Totem Bight State Park located outside of town is worth seeing. You can ride the city bus to for the trip.
Food at Annabelle's ---halibut sandwich with coleslaw--- excellent!
Lots of ships in port simultaneously overwhelms the town.
See the state capitol--free tours.
Visit the wonderful state museum.
Learn about the Indians of the area who own the Mt. Roberts Tram.
We were rained-out of Mendenhall Glacier.
Cruise line developed port with zip line and old restored cannery facility.
Enjoyed the nature walk around the Park Rangers' building.
See the museum downtown and/or the museum of native cultures. Lots of shopping opportunities.
Rent a car and drive to Hatcher Pass (old gold mine) and/or go to Girdwood to Seven Glaciers Restaurant. Tram ride up to restaurant. Great scenery from the top.

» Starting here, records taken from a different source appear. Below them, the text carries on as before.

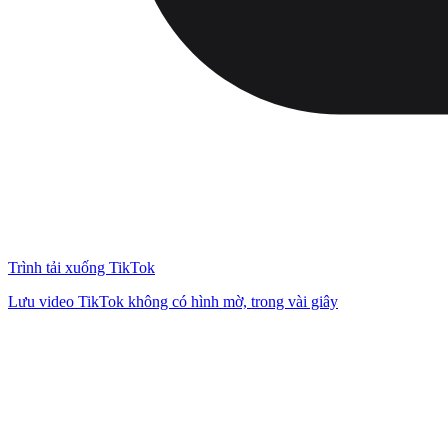
Trình tải xuống TikTok
Lưu video TikTok không có hình mờ, trong vài giây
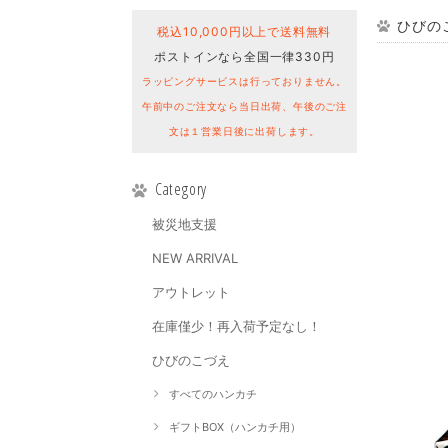
ひびの
税込10,000円以上で送料無料
ポストインなら全国一律330円
ラッピングサービスは行っておりません。
午前中のご注文なら当日出荷、午後のご注
文は１営業日後に出荷します。
Category
被災地支援
NEW ARRIVAL
アウトレット
在庫僅少！再入荷予定なし！
ひびのこづえ
すべてのハンカチ
ギフトBOX（ハンカチ用）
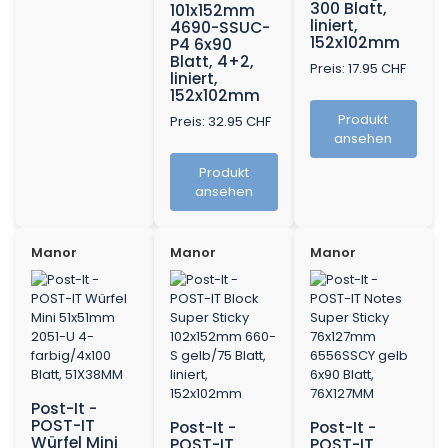
300 Blatt,
101x152mm
liniert,
4690-SSUC-
152x102mm
P4 6x90
Blatt, 4+2,
Preis: 17.95 CHF
liniert,
152x102mm
Produkt
Preis: 32.95 CHF
ansehen
Produkt
ansehen
Manor
Manor
Manor
Post-It -
POST-IT
Post-It -
Post-It -
Würfel Mini
POST-IT
POST-IT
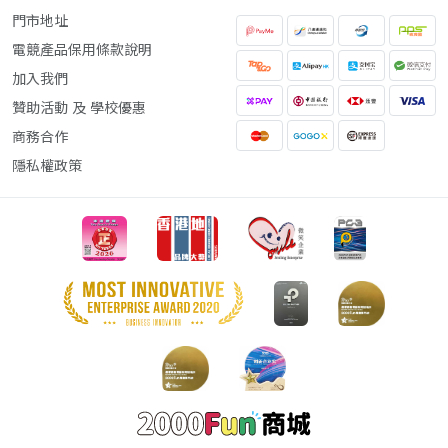
門市地址
電競產品保用條款說明
加入我們
贊助活動 及 學校優惠
商務合作
隱私權政策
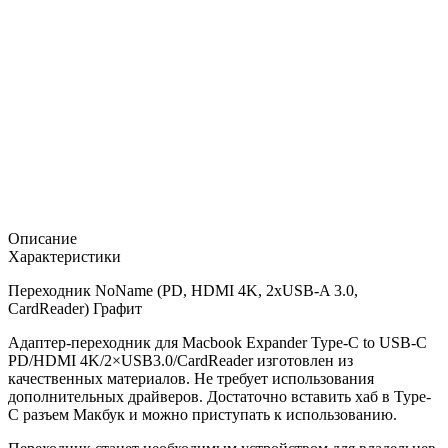
Описание
Характеристики
Переходник NoName (PD, HDMI 4K, 2xUSB-A 3.0,
CardReader) Графит
Адаптер-переходник для Macbook Expander Type-C to USB-C
PD/HDMI 4K/2×USB3.0/CardReader изготовлен из
качественных материалов. Не требует использования
дополнительных драйверов. Достаточно вставить хаб в Type-
C разъем Макбук и можно приступать к использованию.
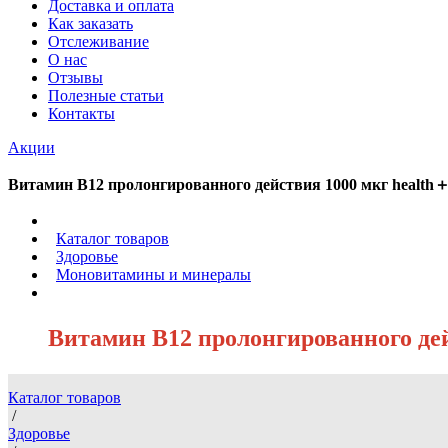
Доставка и оплата
Как заказать
Отслеживание
О нас
Отзывы
Полезные статьи
Контакты
Акции
Витамин B12 пролонгированного действия 1000 мкг health＋,
/
Каталог товаров
/
Здоровье
/
Моновитамины и минералы
/
Витамин B12 пролонгированного дейс
Каталог товаров
/
Здоровье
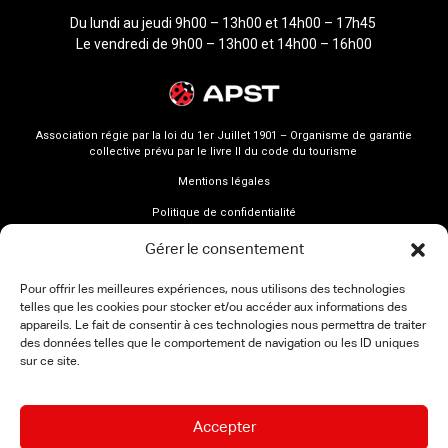
Du lundi au jeudi 9h00 – 13h00 et 14h00 – 17h45
Le vendredi de 9h00 – 13h00 et 14h00 – 16h00
Association régie par la loi du 1er Juillet 1901 – Organisme de garantie
collective prévu par le livre II du code du tourisme
Mentions légales
Politique de confidentialité
Gérer le consentement
Pour offrir les meilleures expériences, nous utilisons des technologies
telles que les cookies pour stocker et/ou accéder aux informations des
appareils. Le fait de consentir à ces technologies nous permettra de traiter
des données telles que le comportement de navigation ou les ID uniques
sur ce site.
Accepter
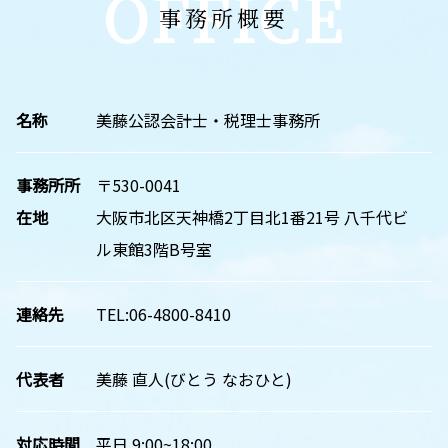
OFFICE
事務所概要
名称
美藤公認会計士・税理士事務所
事務所所
〒530-0041
在地
大阪市北区天神橋2丁目北1番21号 八千代ビ
ル東館3階B号室
連絡先
TEL:06-4800-8410
代表者
美藤 直人(びとう なおひと)
対応時間
平日 9:00~18:00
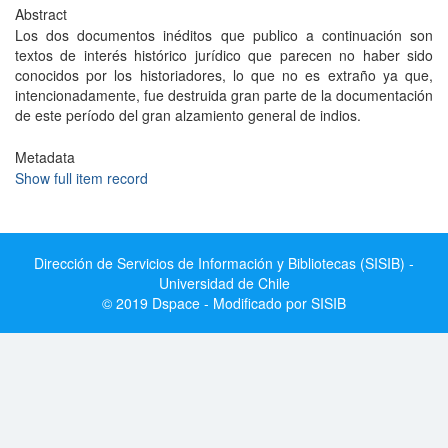
Abstract
Los dos documentos inéditos que publico a continuación son
textos de interés histórico jurídico que parecen no haber sido
conocidos por los historiadores, lo que no es extraño ya que,
intencionadamente, fue destruida gran parte de la documentación
de este período del gran alzamiento general de indios.
Metadata
Show full item record
Dirección de Servicios de Información y Bibliotecas (SISIB) -
Universidad de Chile
© 2019 Dspace - Modificado por SISIB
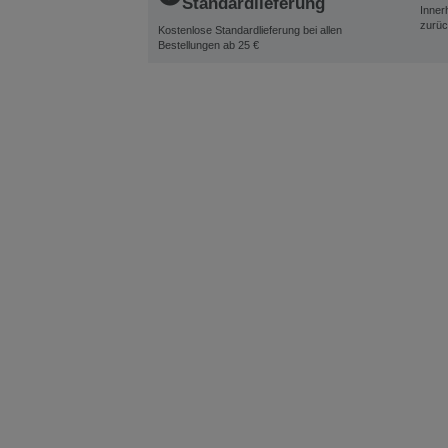
Standardlieferung
Inner
zurüc
Kostenlose Standardlieferung bei allen
Bestellungen ab 25 €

Sitka is a wonderful port call located in the coastal Rain Forest. It is a clean town and the one least effected by the influence of the cruise lines that we visited. There are beautiful trails and totems in the Sitka National Historical Park V.C. and Totem Park. See the salmon spawning in the Indian River while on your walk (late Aug. or Sept). Also observe local native craftsman in working demonstrations. Walk up Castle Hill for a beautiful view and to visit historical spot where transfer of Alaska from Russia to U.S. took place. In the middle of downtown on Lincoln St. see St. Michaels Russian Church ($5 donation required). There wasn't enough time for us to see the Sheldon Jackson Museum or the Raptor Rehabilitation Center.
We needed more than a half-day port call in Victoria, B.C. The B.C. Museum, legislative building, harbor and vendors, Totem Park, The Empress Hotel, and many shopping opportunities are located downtown. There is a visitor's center across the street from the Empress. Town is full of gorgeous flowers---hanging baskets and in gardens. We arranged our own bus tour to get out of town to the Butchard Gardens, which is a place nobody should miss!
Sitka is the port least effected by the cruise lines that we visited. It is clean and beautiful, set in the Rain Forest. Go to the Bishop's House, Castle Hill (great view, scene of transfer of AK from Russia to U.S.), St. Michael's Russian Orthodox Church ($5 donation required), Sitka National Historical Park and Totem Trail (native artisans demonstrate their work, beautiful walking trail and totems, bridge with spawning salmon in Sept.). Many shopping opportunities downtown.
A town that requires more than one-half day in port! B.C. Museum, Totem Park, Empress Hotel, harbor area with street sellers and performers, B.C. legislative building. Lots of shopping opportunities.
Don't miss the Butchard Gardens. We arranged our own bus trip from downtown and back.